(Materials provided)

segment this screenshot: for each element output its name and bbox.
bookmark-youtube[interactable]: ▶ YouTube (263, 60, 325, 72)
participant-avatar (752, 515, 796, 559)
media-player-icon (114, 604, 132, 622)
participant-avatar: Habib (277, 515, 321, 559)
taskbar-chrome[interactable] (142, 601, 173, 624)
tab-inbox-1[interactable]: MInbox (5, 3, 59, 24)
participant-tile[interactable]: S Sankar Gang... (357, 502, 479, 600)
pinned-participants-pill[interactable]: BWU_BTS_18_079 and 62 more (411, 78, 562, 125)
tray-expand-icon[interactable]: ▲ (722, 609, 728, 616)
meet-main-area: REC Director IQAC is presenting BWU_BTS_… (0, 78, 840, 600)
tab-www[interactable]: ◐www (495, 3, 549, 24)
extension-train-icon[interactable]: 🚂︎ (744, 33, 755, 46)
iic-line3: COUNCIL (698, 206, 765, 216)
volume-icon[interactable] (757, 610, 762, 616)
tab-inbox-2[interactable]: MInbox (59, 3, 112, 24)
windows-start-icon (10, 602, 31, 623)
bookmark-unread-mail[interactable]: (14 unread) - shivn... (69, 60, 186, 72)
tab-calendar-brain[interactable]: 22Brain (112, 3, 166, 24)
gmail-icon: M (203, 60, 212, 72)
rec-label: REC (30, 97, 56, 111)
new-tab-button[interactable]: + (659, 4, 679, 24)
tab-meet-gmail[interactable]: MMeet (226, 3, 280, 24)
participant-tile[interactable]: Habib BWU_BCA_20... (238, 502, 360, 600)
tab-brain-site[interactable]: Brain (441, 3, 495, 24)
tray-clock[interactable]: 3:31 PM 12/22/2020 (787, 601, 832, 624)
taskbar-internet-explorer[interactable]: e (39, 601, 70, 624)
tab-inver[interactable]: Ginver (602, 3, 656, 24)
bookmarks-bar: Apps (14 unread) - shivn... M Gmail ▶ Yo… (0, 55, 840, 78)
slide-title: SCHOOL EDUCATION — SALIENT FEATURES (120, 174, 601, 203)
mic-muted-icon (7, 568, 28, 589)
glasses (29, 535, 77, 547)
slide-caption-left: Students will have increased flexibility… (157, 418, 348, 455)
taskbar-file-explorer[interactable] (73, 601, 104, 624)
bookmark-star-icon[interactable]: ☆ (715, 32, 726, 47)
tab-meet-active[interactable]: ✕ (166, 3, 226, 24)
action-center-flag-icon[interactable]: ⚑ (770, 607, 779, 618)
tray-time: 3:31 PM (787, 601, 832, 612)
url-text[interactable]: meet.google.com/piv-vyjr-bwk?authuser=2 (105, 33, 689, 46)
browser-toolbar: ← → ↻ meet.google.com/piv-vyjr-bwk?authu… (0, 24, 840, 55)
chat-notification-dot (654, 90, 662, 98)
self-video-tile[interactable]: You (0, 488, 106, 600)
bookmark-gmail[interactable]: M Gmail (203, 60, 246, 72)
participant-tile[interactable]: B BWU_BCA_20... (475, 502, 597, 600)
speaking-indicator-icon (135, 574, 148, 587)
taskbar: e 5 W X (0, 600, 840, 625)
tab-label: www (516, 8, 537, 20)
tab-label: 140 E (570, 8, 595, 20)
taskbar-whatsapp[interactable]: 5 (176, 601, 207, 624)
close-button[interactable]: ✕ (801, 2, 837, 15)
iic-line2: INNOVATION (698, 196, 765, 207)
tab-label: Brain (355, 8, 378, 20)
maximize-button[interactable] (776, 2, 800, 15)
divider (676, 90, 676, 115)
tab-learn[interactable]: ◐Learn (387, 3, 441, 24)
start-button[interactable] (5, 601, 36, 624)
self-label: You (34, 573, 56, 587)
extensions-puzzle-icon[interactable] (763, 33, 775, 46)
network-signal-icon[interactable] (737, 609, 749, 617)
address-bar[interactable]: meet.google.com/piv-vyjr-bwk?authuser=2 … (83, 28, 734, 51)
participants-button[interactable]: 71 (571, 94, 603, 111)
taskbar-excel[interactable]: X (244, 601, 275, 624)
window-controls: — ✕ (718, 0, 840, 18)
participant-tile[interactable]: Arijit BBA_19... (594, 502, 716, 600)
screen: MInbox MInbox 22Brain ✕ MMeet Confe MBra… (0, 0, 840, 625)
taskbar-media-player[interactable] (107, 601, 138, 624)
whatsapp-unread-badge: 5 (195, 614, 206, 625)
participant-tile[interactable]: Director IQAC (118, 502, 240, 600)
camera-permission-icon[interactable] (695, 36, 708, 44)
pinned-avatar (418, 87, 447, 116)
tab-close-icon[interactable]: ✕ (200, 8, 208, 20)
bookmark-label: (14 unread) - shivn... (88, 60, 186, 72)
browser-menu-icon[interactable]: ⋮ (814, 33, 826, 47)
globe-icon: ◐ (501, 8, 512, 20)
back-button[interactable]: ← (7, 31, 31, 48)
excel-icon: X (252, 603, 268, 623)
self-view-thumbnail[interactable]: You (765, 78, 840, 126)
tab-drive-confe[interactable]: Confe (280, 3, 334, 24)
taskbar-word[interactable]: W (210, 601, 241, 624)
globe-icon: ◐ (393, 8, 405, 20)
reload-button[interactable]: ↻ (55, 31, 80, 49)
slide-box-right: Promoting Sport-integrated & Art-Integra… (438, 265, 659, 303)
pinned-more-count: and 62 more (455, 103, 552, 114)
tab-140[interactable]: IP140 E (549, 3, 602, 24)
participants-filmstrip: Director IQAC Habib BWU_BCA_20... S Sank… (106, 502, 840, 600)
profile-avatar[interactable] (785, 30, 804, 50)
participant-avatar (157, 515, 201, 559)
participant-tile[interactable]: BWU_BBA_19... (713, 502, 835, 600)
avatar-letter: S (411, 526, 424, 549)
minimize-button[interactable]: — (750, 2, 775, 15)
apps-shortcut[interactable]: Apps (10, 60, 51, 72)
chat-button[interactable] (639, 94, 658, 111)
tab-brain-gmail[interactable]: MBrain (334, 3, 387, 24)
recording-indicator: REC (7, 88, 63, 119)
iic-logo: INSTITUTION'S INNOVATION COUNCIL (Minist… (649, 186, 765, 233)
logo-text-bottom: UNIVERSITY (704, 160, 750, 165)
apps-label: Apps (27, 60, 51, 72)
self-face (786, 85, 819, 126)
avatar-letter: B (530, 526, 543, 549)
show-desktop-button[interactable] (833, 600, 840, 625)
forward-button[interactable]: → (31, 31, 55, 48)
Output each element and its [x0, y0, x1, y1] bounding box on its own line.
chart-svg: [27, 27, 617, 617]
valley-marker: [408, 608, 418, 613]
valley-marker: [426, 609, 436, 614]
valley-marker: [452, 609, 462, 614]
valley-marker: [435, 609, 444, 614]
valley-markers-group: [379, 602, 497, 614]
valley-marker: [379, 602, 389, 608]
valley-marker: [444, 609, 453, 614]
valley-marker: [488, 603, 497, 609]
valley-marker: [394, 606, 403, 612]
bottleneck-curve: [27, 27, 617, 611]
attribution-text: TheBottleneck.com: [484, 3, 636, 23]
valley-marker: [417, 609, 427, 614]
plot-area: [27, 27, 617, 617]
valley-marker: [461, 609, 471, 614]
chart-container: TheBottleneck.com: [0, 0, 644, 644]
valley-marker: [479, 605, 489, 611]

(End Materials provided)

**What you need to do**.
Go through the entries above and copy out every line that includes the word "Confe".

**Response to the task**.
screen: MInbox MInbox 22Brain ✕ MMeet Confe MBra… (0, 0, 840, 625)
tab-drive-confe[interactable]: Confe (280, 3, 334, 24)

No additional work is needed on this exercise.